Mad Max est de retour et il est passablement énervé. Incarné par un Tom Hardy à la fois christique et impitoyable (Mel Gibson zonant toujours dans le purgatoire des anciennes gloires de Hollywood, il est donc logiquement resté à la maison), le plus grand survivor du road movie encaisse et distribue dans une ambiance à la fois mystique, fétichiste, concassant le mythe pour mieux le reconstruire. Évidemment, le menu propose toujours son lot de grosses cylindrées, son art-punk peint de folies, de poursuites infernales, impitoyables, et d’un univers post-moderne apocalyptique volontairement grotesque, moins premier degré que The Road (John Hillcoat, 2009).
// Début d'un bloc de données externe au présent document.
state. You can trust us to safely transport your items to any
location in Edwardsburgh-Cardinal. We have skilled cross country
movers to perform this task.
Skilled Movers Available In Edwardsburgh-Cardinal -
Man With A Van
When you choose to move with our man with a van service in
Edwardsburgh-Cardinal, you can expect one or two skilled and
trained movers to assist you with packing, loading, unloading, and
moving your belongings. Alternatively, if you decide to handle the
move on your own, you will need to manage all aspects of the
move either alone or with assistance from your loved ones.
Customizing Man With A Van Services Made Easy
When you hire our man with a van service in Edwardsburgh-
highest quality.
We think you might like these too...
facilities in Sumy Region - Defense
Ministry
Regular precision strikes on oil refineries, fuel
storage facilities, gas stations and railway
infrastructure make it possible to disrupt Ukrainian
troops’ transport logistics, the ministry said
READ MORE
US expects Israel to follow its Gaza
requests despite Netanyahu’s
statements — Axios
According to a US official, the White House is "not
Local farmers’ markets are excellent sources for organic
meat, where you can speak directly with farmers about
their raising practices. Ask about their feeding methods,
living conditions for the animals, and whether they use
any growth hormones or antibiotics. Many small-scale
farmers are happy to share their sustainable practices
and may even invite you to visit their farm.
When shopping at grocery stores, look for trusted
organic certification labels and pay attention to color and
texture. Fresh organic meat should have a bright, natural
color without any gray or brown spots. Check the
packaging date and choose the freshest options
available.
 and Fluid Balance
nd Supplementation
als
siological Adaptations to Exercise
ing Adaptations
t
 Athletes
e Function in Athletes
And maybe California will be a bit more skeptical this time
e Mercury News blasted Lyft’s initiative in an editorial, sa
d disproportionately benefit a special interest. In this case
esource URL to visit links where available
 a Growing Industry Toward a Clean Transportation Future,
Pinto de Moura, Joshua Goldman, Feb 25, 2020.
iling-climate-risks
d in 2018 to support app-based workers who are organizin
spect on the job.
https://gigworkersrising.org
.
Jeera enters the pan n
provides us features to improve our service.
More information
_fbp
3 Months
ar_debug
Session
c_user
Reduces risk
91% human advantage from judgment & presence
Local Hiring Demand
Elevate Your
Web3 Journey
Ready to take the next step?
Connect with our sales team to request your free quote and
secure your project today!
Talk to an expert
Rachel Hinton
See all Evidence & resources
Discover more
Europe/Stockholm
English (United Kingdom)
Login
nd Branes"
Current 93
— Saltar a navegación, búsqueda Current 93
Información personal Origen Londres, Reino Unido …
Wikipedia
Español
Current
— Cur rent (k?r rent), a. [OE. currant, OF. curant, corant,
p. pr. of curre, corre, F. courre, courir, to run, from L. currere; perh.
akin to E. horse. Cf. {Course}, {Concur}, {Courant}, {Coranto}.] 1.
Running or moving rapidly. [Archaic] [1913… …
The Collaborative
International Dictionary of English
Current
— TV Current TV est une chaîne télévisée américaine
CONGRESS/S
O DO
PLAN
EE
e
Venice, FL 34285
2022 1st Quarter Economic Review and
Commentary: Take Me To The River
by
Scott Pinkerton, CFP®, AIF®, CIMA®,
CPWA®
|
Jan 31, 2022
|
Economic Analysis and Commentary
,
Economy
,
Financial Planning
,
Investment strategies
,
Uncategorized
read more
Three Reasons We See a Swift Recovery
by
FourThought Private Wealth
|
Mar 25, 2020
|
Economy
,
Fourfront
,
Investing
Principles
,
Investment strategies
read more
Cette route, creusée dans le sable et non plus le bitume glutineux des débuts, offre ici un décor chaotique décharné où la poussière redevient poussière.
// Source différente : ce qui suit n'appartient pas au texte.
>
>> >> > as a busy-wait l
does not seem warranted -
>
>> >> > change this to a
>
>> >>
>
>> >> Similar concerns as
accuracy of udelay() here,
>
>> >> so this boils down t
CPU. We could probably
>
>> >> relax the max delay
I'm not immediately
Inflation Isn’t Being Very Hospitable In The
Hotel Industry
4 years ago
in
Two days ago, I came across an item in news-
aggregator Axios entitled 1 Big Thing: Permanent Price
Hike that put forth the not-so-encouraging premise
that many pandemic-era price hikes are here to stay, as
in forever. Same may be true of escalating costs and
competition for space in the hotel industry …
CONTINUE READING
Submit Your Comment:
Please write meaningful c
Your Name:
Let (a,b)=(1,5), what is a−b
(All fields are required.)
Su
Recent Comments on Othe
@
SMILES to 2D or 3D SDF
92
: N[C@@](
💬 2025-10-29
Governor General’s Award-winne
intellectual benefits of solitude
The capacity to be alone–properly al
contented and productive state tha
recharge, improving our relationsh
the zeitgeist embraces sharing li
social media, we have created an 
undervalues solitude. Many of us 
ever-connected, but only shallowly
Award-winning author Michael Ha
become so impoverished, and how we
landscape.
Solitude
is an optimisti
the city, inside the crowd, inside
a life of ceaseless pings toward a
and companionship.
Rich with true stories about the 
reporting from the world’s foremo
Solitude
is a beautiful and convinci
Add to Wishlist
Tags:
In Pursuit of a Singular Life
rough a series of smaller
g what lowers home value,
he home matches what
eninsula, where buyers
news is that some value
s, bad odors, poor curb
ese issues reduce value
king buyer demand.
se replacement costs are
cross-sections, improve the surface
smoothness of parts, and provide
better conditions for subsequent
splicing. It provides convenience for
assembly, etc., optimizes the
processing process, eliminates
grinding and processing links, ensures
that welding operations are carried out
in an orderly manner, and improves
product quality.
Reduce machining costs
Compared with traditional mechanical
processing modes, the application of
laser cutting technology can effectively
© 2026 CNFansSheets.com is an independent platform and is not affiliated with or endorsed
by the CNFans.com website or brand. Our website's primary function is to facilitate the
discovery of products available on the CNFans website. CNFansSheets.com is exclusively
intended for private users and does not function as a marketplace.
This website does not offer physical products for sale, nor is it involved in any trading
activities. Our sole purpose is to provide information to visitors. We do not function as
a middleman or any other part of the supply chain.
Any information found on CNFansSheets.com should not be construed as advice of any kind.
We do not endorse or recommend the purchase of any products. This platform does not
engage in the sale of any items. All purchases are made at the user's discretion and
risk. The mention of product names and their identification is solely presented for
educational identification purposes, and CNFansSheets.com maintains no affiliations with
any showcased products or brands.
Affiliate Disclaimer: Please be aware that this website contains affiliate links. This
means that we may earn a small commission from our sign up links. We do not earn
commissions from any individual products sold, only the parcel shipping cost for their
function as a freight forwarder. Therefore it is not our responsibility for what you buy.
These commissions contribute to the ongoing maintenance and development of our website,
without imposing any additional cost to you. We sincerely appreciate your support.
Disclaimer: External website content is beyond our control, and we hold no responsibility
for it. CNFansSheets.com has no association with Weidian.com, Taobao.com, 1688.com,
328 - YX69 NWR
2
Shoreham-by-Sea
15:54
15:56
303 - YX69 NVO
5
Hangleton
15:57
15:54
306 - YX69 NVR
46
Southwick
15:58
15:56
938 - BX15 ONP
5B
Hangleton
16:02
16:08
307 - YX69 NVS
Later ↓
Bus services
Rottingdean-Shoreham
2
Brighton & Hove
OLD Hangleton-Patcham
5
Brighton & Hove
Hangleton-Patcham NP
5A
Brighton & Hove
Trente ans après le (trop) new-age Au-delà du Dome du Tonnerre et cinq films seulement (dont les excellents Babe et Lorenzo), l’australien George Miller revient donc derrière la caméra pour storyteller cette déflagration à la fois sauvage, brutale et primaire, cette échappée belle de belles échappées des griffes d’Immortan Joe, cinglé notoire, maître de la Citadelle où (sur)vivent une bande de furieux. Aux côtés du mutique Max (les dialoguistes ne se sont pas cassés une clavicule), adepte de la solitude absolue, Imperator Furiosa (Charlize Theron, impeccable) fonce pied au plancher dans ce désert qui semble infini avec l’acharnement d’une héroïne sortie d’un bouquin d’Enki Bilal.
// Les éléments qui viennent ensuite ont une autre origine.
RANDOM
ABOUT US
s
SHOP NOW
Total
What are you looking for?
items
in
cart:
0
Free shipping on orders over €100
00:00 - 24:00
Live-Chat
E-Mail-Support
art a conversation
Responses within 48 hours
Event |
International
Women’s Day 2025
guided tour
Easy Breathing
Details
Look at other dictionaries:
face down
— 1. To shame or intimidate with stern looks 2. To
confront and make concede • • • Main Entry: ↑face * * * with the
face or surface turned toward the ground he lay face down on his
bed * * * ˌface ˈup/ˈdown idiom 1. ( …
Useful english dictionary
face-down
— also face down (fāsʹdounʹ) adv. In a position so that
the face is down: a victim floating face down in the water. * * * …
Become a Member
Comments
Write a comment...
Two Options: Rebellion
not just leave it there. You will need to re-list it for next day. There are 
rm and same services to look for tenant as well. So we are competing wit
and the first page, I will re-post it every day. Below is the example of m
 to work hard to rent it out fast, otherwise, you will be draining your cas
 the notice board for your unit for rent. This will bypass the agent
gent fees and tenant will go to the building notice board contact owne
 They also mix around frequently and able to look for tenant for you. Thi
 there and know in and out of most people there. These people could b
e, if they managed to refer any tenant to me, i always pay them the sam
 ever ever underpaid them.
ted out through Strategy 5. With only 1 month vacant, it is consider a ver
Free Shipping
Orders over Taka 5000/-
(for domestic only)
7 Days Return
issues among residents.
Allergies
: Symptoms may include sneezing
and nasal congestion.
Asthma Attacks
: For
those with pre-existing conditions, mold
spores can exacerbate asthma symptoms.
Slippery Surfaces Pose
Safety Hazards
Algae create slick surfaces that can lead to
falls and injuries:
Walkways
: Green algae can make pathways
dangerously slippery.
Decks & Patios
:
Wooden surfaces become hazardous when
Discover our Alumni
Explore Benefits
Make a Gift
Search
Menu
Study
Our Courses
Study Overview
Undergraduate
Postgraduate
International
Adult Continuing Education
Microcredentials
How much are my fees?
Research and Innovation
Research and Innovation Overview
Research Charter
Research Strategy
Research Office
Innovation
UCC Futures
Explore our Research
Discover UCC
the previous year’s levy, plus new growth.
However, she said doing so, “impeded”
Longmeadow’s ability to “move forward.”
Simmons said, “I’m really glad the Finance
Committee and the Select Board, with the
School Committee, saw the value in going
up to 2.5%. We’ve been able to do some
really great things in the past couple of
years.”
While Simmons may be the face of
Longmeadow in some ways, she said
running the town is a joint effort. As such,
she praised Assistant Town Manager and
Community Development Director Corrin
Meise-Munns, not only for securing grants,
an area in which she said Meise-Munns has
Le trip post-moderne qui en ressort essort le film d’action américain tel que les fabrique aujourd’hui la kyrielle de faiseurs lambda vieillis sur le champ : à 70 ans, George Miller ne se contente pas d’accomplir l’exploit de surpasser ses jeunes concurrents, il réalise un film totalement personnel tant sur le fond (écolo féministe) que sur la forme (ellipses, fondus au noir, accélérations artificielles), activant l’imaginaire dans un western sublime (image magnifique signée du grand John Seale comme sur le plan, suspendu, des “échassiers“) sans jamais être coulé par son budget imposant et des contraintes commerciales épuisantes. Même si Fury Road est le fruit d’une longue gestation (une douzaine d’années) et aura nécessité des prises de vue supplémentaires (rarement annonciatrices de bonnes nouvelles) avec des technologies novatrices (Edge Arm) permettant aux acteurs de réaliser aux-mêmes quelques cascades impressionnantes, le film est bluffant de maîtrise technique, de rythme haletant sans excès d’effets numériques, de mouvements de caméras hystériques. Le sens du cadre est là. Le talent également.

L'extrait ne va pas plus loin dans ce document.